[Collected data]
---

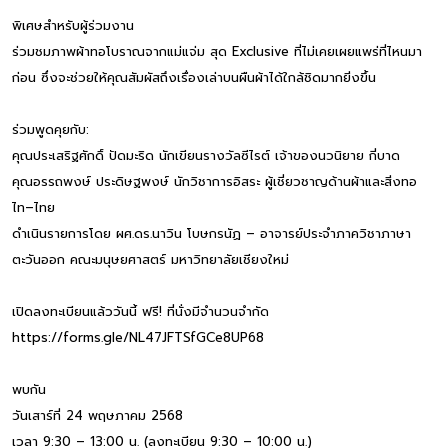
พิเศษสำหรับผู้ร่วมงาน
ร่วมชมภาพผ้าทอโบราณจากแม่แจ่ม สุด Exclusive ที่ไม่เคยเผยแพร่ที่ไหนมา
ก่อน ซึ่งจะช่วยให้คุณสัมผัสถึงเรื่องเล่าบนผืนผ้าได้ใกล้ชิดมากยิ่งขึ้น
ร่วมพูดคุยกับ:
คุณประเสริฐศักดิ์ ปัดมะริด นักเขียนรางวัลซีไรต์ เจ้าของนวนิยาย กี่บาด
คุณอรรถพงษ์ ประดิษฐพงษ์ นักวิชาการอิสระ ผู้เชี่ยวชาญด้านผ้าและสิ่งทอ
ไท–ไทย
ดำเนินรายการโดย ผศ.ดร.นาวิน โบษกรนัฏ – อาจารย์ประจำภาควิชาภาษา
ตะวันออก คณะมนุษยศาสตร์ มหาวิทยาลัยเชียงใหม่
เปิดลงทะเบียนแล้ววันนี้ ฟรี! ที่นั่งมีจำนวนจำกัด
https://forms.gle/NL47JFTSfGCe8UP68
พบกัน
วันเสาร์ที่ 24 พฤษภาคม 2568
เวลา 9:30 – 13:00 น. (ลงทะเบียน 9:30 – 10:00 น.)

---

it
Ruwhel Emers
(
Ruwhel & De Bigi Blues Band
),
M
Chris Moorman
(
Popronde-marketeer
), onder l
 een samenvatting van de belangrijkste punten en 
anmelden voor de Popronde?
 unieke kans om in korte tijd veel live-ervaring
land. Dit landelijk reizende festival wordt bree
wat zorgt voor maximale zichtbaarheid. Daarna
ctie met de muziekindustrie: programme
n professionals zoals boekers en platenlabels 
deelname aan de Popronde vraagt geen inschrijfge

---

Using the records above, copy each line that contains "voor".

§ Answer to the problem:
anmelden voor de Popronde?
wat zorgt voor maximale zichtbaarheid. Daarna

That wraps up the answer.